Basically, if there wasn't a universal speed limit, then interactions could occur instantaneously over any distance. Events in distant galaxies billions of light-years away could affect us immediately. This is not how we observe nature to work, so their must be a speed limit. Now, everyone must agree on that speed limit all the time, or else it's not really a speed limit. Working out the full implications of that gives us special relativity.
Now the question is, why should light travel exactly at that speed limit? Because it's massless. To quote L&L again:
> Experiment shows that the so-called principle of relativity is valid. According to this principle all the laws of nature are identical in all inertial systems of reference. In other words, the equations expressing the laws of nature are invariant with respect to transformations of coordinates and time from one inertial system to another. This means that the equation describing any law of nature, when written in terms of coordinates and time in different inertial reference systems, has one and the same form.
When he talks about "inertial reference systems" he's talking about a system of stuff all moving together at constant velocity. So no matter where you are, and no matter how fast you're moving, physics looks the same everywhere. Another way to put it is that there's no way to say whether I'm standing still and you're moving, or you're standing still and I'm moving. Physics looks identical in either case, so one statement is as good as the other.

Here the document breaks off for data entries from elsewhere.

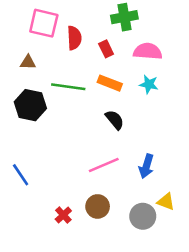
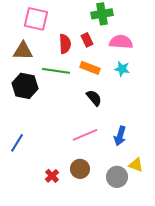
red semicircle: (74, 38) -> (65, 44), moved
brown triangle: (28, 62) -> (23, 51), size x1.5
blue line: (21, 175) -> (17, 143), turned 66

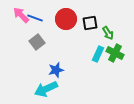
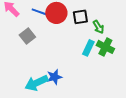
blue line: (35, 18) -> (39, 12), moved
blue star: (56, 70) -> (54, 77), moved

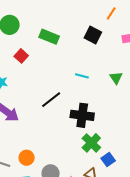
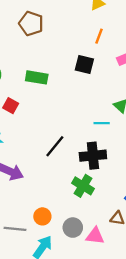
cyan line: (82, 76) -> (102, 123), moved
green cross: (91, 143) -> (83, 186), moved

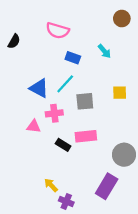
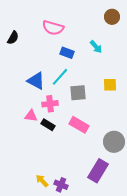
pink rectangle: (86, 136) -> (79, 125), turned 36
black rectangle: (63, 145) -> (48, 125), moved
yellow arrow: (51, 185) -> (42, 181), moved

What does this have to do with massless particles moving at the speed of light? If something is moving at less than the speed of light, then it must have a co-moving reference frame. That is, there is some vantage point (some speed and direction of motion) in which that thing is at rest. But if we were able to get into the co-moving reference frame of a massless particle, then we would see it have no mass and no momentum, hence no energy at all. It wouldn't be there! So some observers would say there is a particle, and others would say there's not. There would be a disagreement about physical observables based on reference frame, which contradicts the principle of relativity. Now it is possible for a massless particle to move at exactly the universal speed limit because everyone always agrees on that speed, so no matter what reference frame you're in, you'll always see it moving exactly at that speed limit. This also implies that a massive particle can never move at the universal speed limit.
Edit: fixed some typos.